ECF# 10-1, p. 9. This Agreement further specifies that it is the only agreement between the parties and that any changes must be by written agreement: This Agreement may not be amended or modified except by a writing executed by all of the parties hereto. This Agreement constitutes the entire agreement of the Company and Associate relating to the subject matter hereof and supersedes any prior oral and written understandings and agreements relating to such subject matter.

ECF # 10-1, p. 10. Finally, the Agreement spells out that the Company handbook or its other practices govern on matters not covered by the Agreement but that the Agreement controls in the event of any conflict: The terms and conditions of Associate’s employment shall, to the extent not addressed or described in this Employment Agreement, be governed by Company’s Handbook and existing practices. In the event of a conflict between this Employment Agreement and the Handbook or existing practices, the terms of this Agreement shall govern.

ECF# 10-1, p. 5. On her first day of work, Stoetzer also executed an Associate acknowledgement stating that she had received online access to a “Company Associate Playbook.” ECF# 12-1, p. 1. This written acknowledgement included an employment-at-will provision followed by: I understand that except for employment “at-will,” the Company can change status or any and all policies or practices at any time. I also understand that nothing in the Playbook creates, or is intended to create, a promise or representation of continued employment.

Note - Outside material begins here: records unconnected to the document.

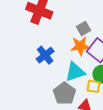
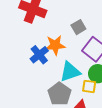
orange star: (80, 46) -> (55, 45), moved

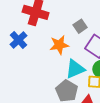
blue cross: (39, 55) -> (18, 40), moved

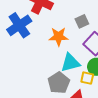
blue cross: (18, 40) -> (19, 25), size x1.4

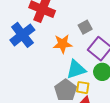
yellow square: (87, 78) -> (83, 88), moved

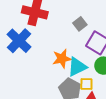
orange star: (63, 44) -> (62, 59), moved

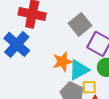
gray square: (80, 24) -> (80, 24), size x1.5

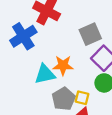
cyan triangle: (79, 70) -> (45, 74), moved

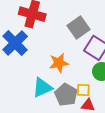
cyan triangle: (45, 74) -> (42, 88), moved

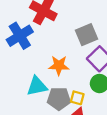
gray pentagon: (66, 95) -> (59, 99), turned 30

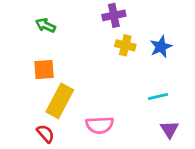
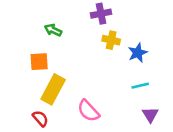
green arrow: (45, 25) -> (53, 30), moved
blue star: (161, 47) -> (138, 53), moved
pink semicircle: (100, 125) -> (88, 111), turned 50

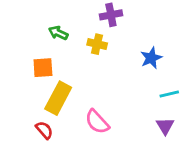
yellow cross: (111, 40) -> (97, 44), moved
cyan line: (140, 86) -> (169, 94), moved

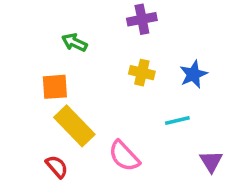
yellow cross: (97, 44) -> (142, 73), moved
cyan line: (169, 94) -> (177, 121), moved
yellow rectangle: (58, 98) -> (74, 126), turned -72

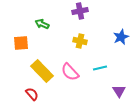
blue star: (193, 74) -> (121, 37), moved
orange square: (55, 87) -> (21, 43), moved
pink semicircle: (124, 156) -> (70, 72), moved

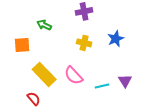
blue star: (121, 37) -> (116, 39), moved
cyan line: (100, 68) -> (102, 86), moved
purple triangle: (119, 91) -> (125, 81), moved

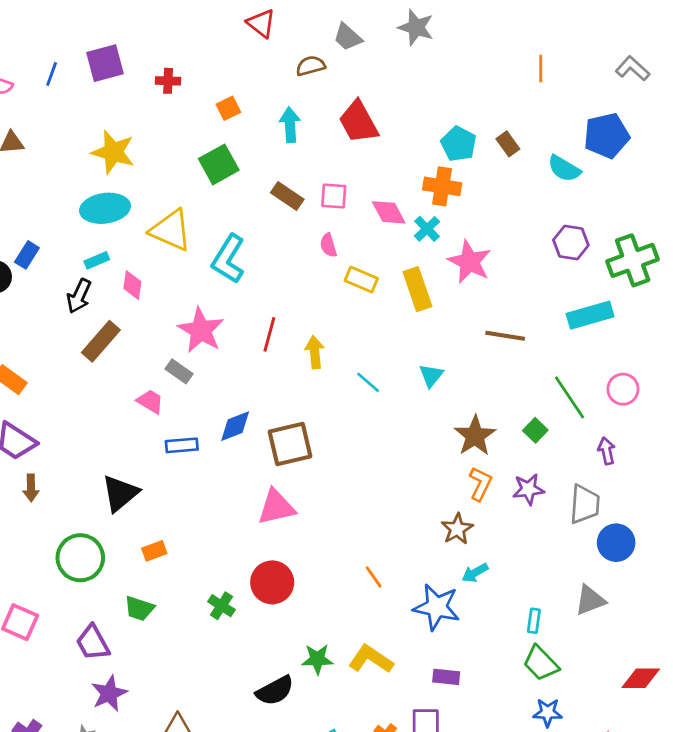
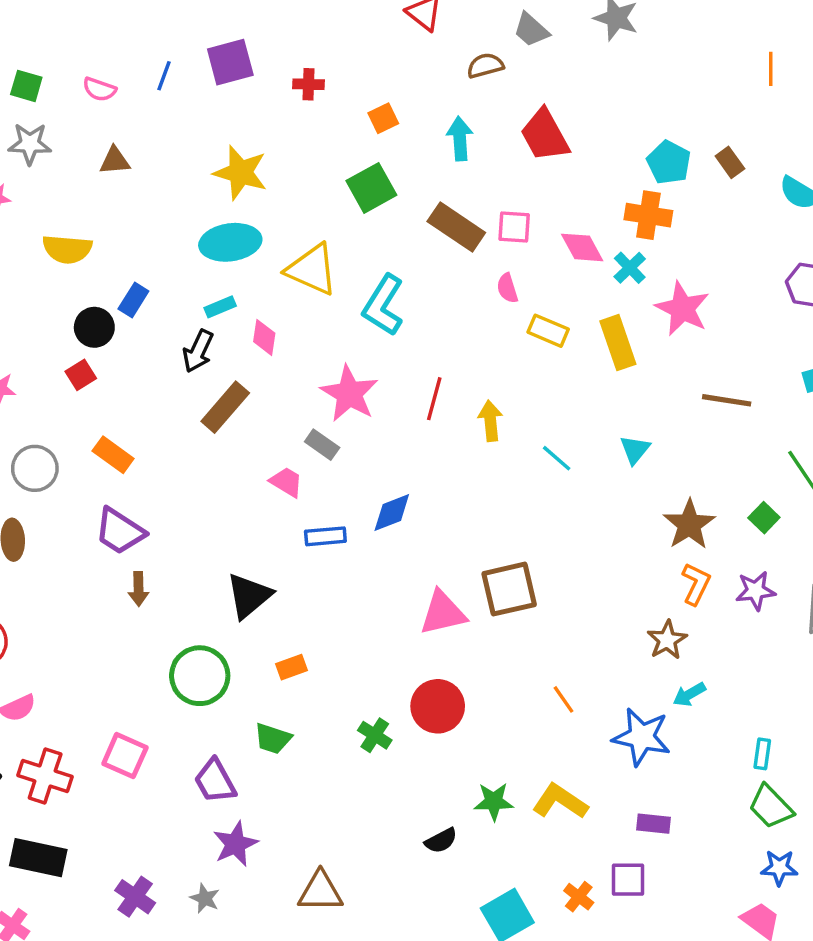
brown rectangle: (287, 196) -> (456, 227), size x1.4
brown square: (290, 444) -> (509, 589), moved
black semicircle: (275, 691) -> (441, 841), size x0.7

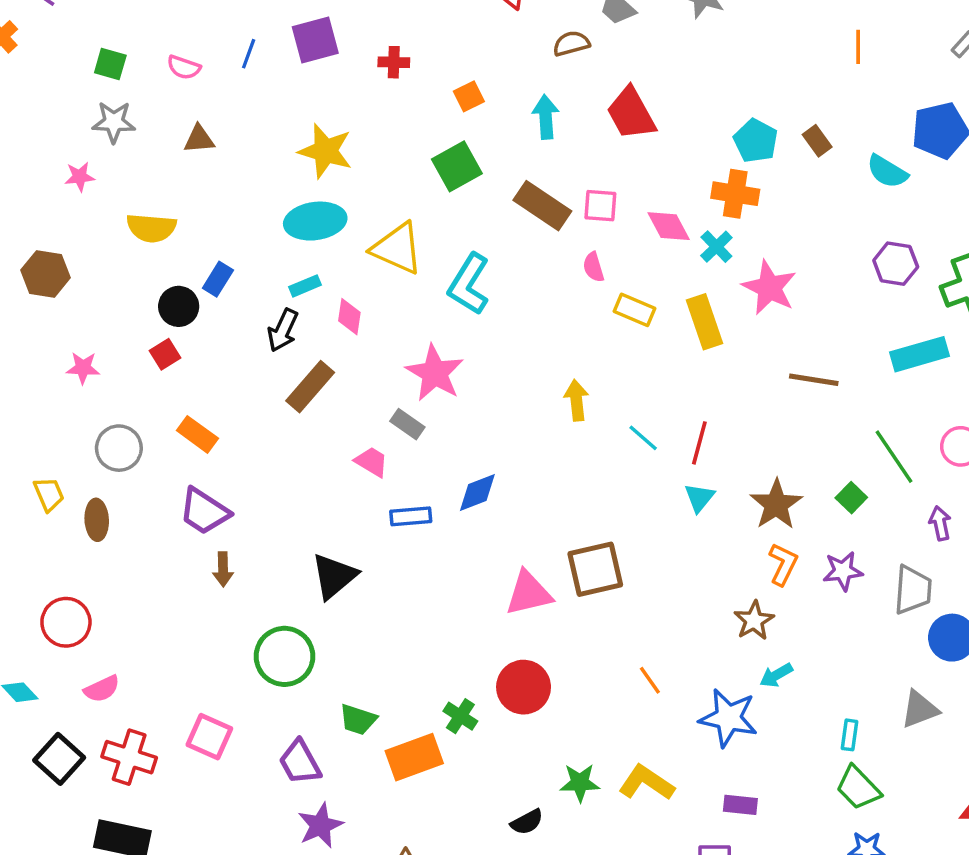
red line: (434, 399) -> (699, 443), moved
cyan triangle: (635, 450) -> (699, 498), moved
orange rectangle: (291, 667) -> (414, 757), moved, size x1.8

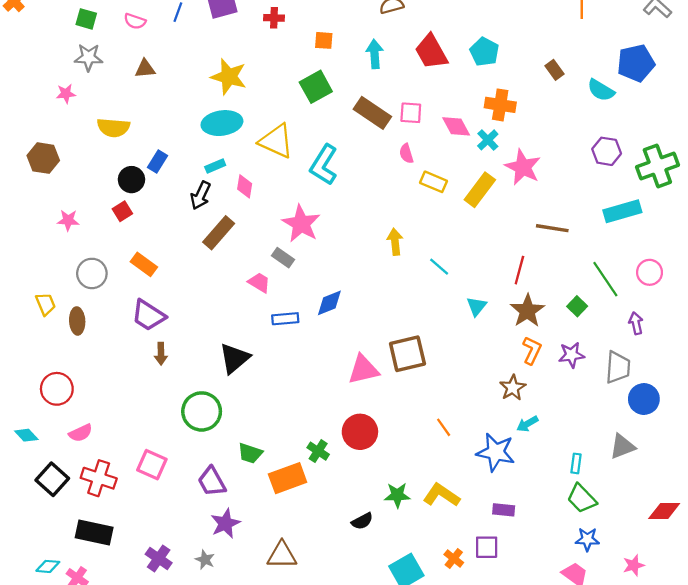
orange square: (469, 96) -> (324, 40), turned 30
cyan pentagon: (756, 141) -> (484, 52), moved
yellow rectangle: (704, 322) -> (480, 190), turned 56
red line: (699, 443) -> (519, 270), moved

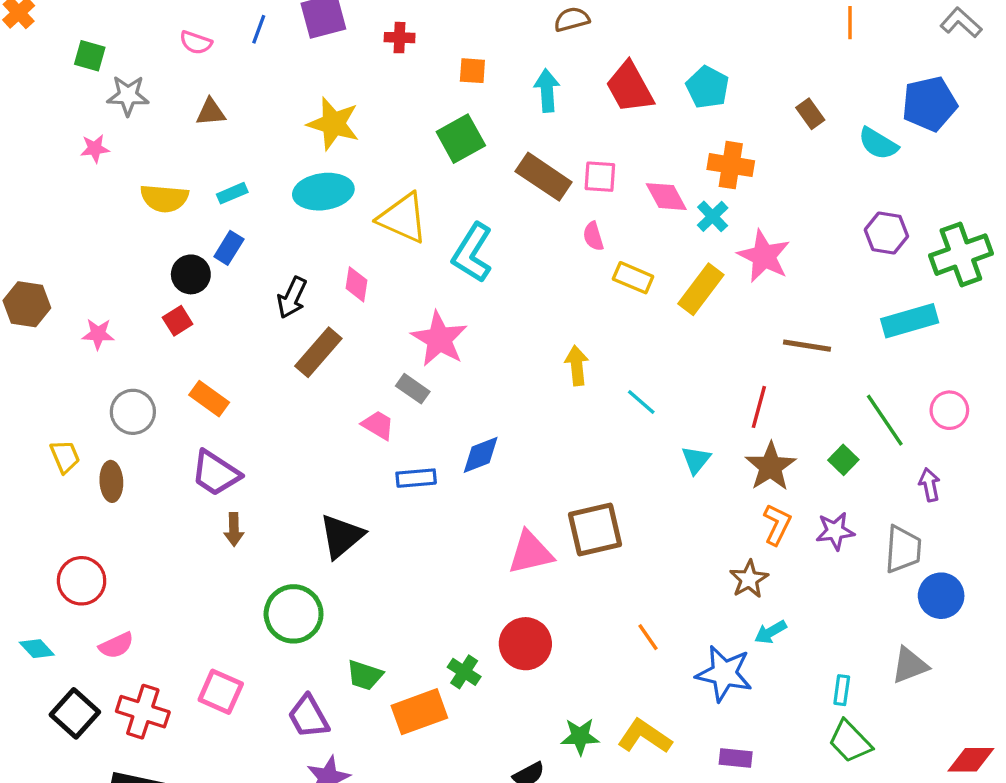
green square: (86, 19) -> (90, 56), moved
brown hexagon: (43, 158) -> (27, 304), moved
cyan rectangle: (215, 166) -> (232, 193), moved

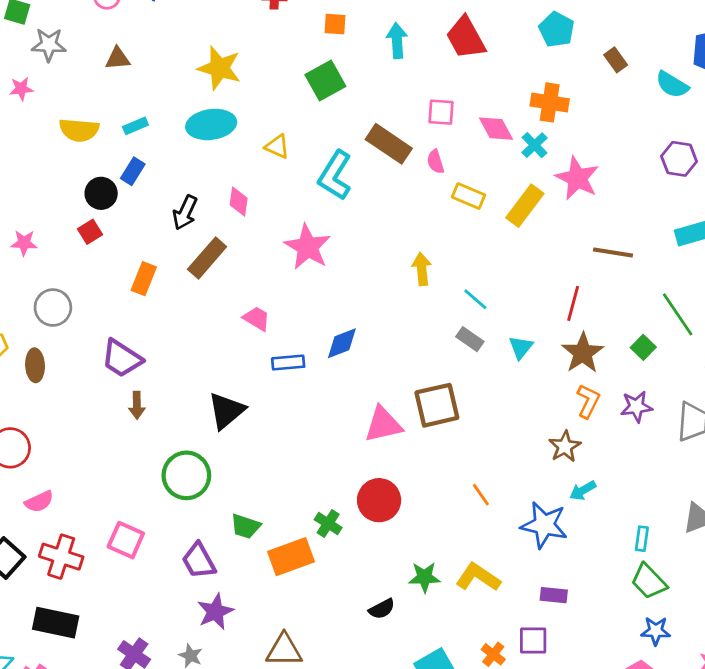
cyan pentagon: (708, 87) -> (557, 30), moved
brown rectangle: (544, 177) -> (389, 144), moved
yellow triangle: (403, 218) -> (277, 147), size x0.6
gray rectangle: (413, 389) -> (470, 339), moved
orange rectangle: (209, 399) -> (144, 279), moved, turned 76

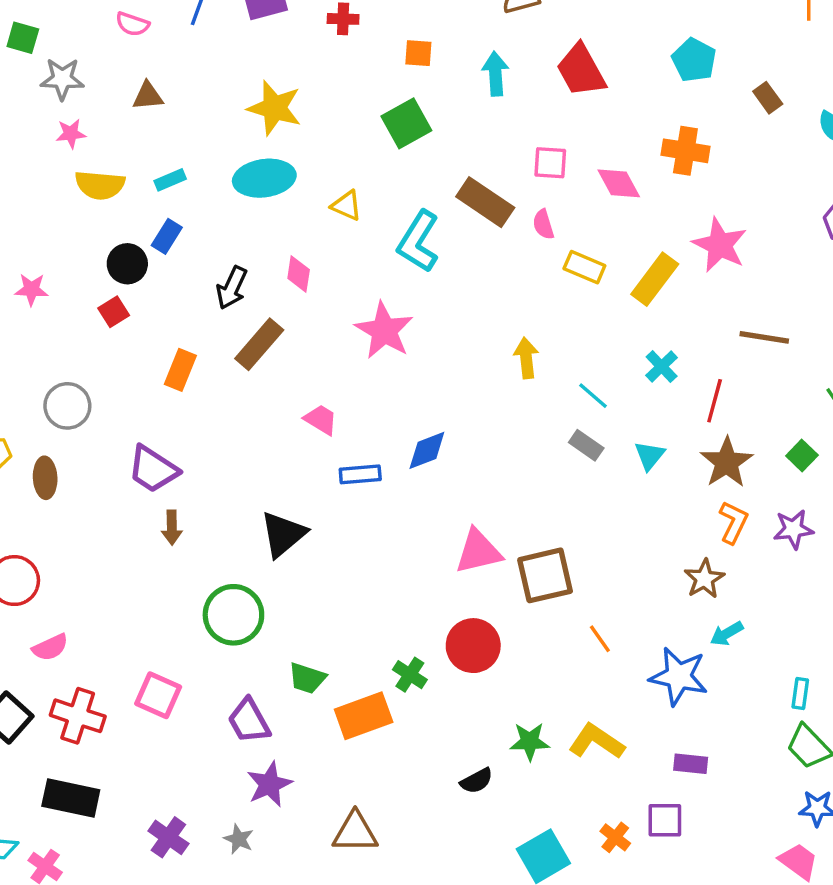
pink star: (21, 89) -> (71, 134), moved
cyan cross: (535, 145) -> (662, 366), moved
pink star: (24, 243) -> (31, 289), moved
brown square: (437, 405) -> (545, 575), moved

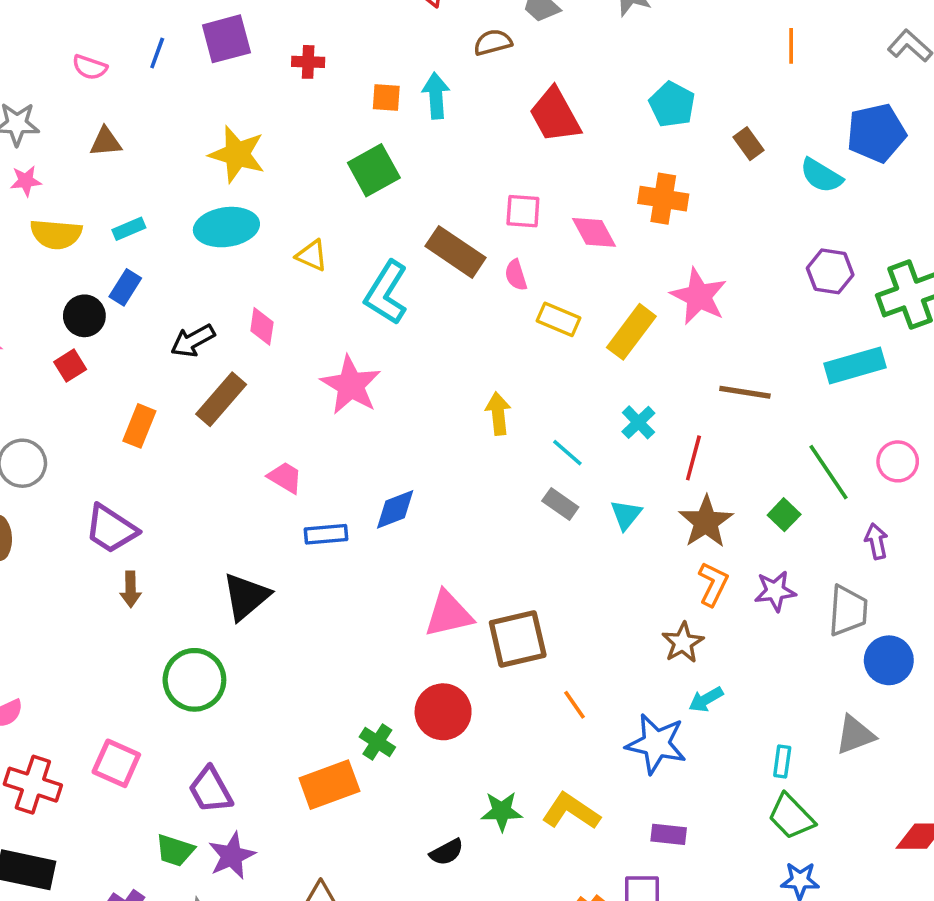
cyan arrow: (495, 74) -> (436, 96), moved
black arrow: (232, 288) -> (193, 341), turned 36
green trapezoid: (307, 678) -> (175, 850), moved

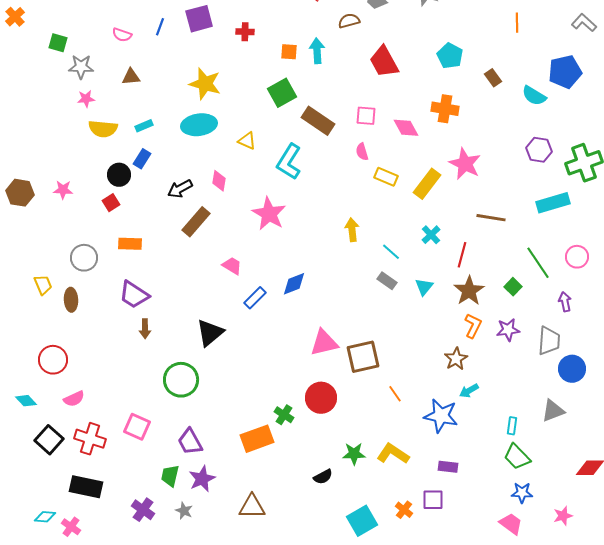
brown rectangle: (456, 252) -> (318, 121), moved
orange rectangle: (139, 426) -> (130, 244), moved, turned 70
blue rectangle: (326, 534) -> (255, 298), turned -40
green trapezoid: (175, 850) -> (170, 476), turned 85

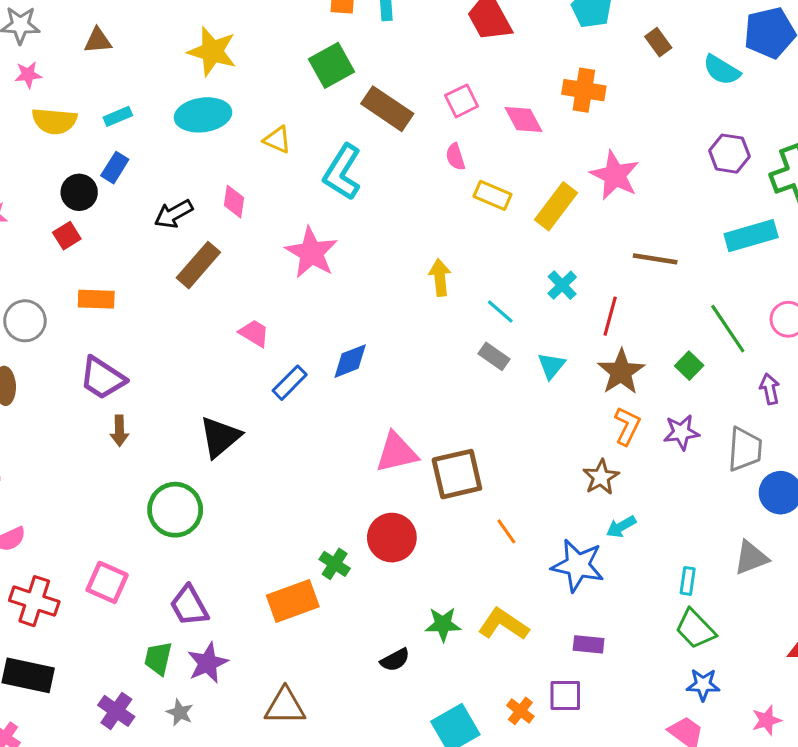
pink square: (366, 116) -> (462, 101), turned -30

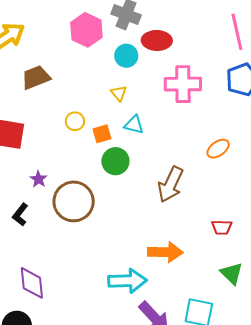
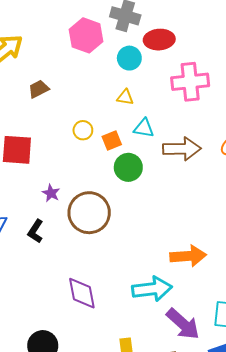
brown trapezoid: (36, 77) -> (39, 89), size x0.7
yellow triangle: (119, 93) -> (125, 97), turned -36
brown arrow: (171, 184) -> (182, 149), moved, turned -111
purple diamond: (32, 283) -> (82, 293), moved

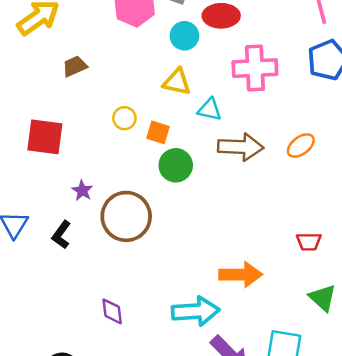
yellow triangle: (125, 97) -> (177, 82), size x1.4
cyan triangle: (144, 128) -> (210, 110), moved
orange square: (112, 141) -> (158, 132), turned 36
purple diamond: (82, 293) -> (112, 311), size x0.7

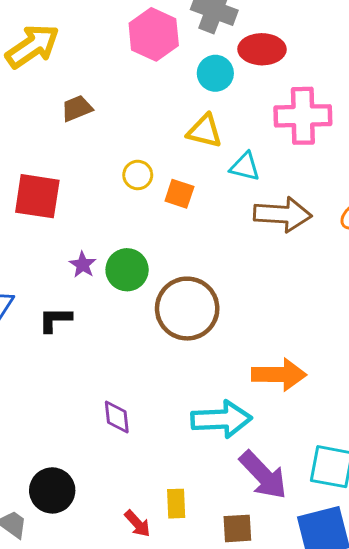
green circle: (176, 165) -> (127, 270), moved
brown circle: (126, 216) -> (187, 309), moved
black L-shape: (61, 235) -> (55, 319), turned 52

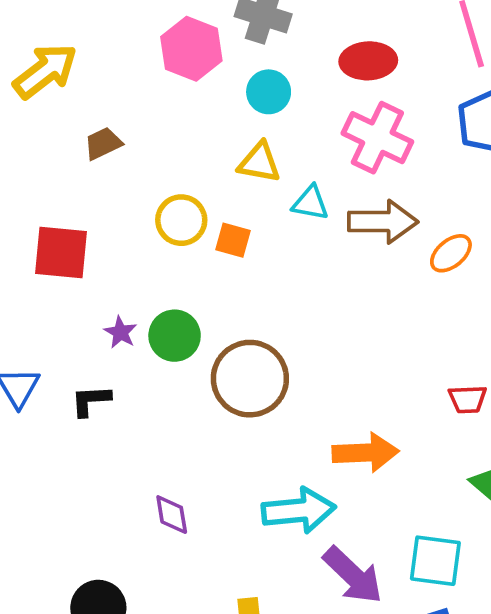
red ellipse: (262, 49) -> (368, 61), moved
pink cross: (303, 116) -> (377, 138), turned 30
yellow circle: (138, 175) -> (181, 220), size x1.4
brown arrow: (283, 214) -> (383, 222), moved

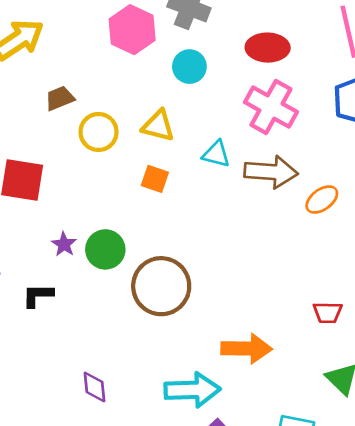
yellow triangle: (259, 162) -> (158, 126), moved
yellow circle: (181, 220) -> (98, 132), moved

ECF# 12-1, p. 1. Stoetzer attaches this single-page acknowledgement to her response and nothing else. Notably, the acknowledgement makes no mention or reference to any agreement or requirement for arbitration. The only evidence of record concerning any employment term governing arbitration appears in the written Employment Agreement. Governing Law Enacted because of “widespread judicial hostility to arbitration agreements,” the FAA recognizes that, “[a] written provision in any . . . contract evidencing a transaction involving commerce to settle by arbitration a controversy thereafter arising out of such contract or transaction . . . shall be valid, irrevocable, and enforceable, save upon such grounds as exist at law or in equity for the revocation of any contract.” Beltran v. AuPairCare, Inc., 907 F.3d 1240, 1250 (10th Cir. 2018) (quoting in part 9 U.S.C. § 2). The Act is a “congressional declaration of a liberal federal policy favoring arbitration agreements.” Moses H. Cone Mem'l Hosp. v. Mercury Constr. Corp., 460 U.S. 1, 24 (1983). Thus, “questions of arbitrability must be addressed with a healthy regard for the federal policy favoring arbitration.” Id. By operation, § 3 of the FAA “obliges courts to stay litigation on matters that the parties have agreed to arbitrate,” and § 4 “authorizes a federal district court to compel

arbitration when it would have jurisdiction over a suit on the underlying dispute.” Hill v. Ricoh Americas Corp., 603 F.3d 766, 771 (10th Cir. 2010) (citation omitted). While the FAA “preempt[s] state laws that aim to channel disputes into litigation rather than arbitration, even under the FAA it remains a ‘fundamental principle’ that ‘arbitration is a matter of contract,’ not something to be foisted on the parties at all costs.” Howard v. Ferrellgas Partners, L.P., 748 F.3d 975, 977 (10th Cir. 2014) (quoting AT & T Mobility LLC v. Concepcion, 563 U.S. 333, 338 (2011)). In Beltran, the Tenth Circuit laid out the governing two-step inquiry: In deciding whether to grant a motion to arbitrate, courts must resolve “whether the parties are bound by a given arbitration clause” and “whether an arbitration clause in a concededly binding contract applies to a particular type of controversy.” Id. [Howsam v. Dean Witter Reynolds, Inc., 537 U.S. 79 (2002)] at 84. The first inquiry requires a court to determine whether the arbitration agreement should “be declared unenforceable ‘upon such grounds as exist at law or in equity for the revocation of any contract.’” Concepcion, 563 U.S. at 339 (quoting 9 U.S.C. § 2). “This saving clause permits agreements to arbitrate to be invalidated by ‘generally applicable contract defenses, such as fraud, duress, or unconscionability,’ but not by defenses that apply only to arbitration or that derive their meaning from the fact that an agreement to arbitrate is at issue.” Id. (quoting Doctor’s Assocs., Inc. v.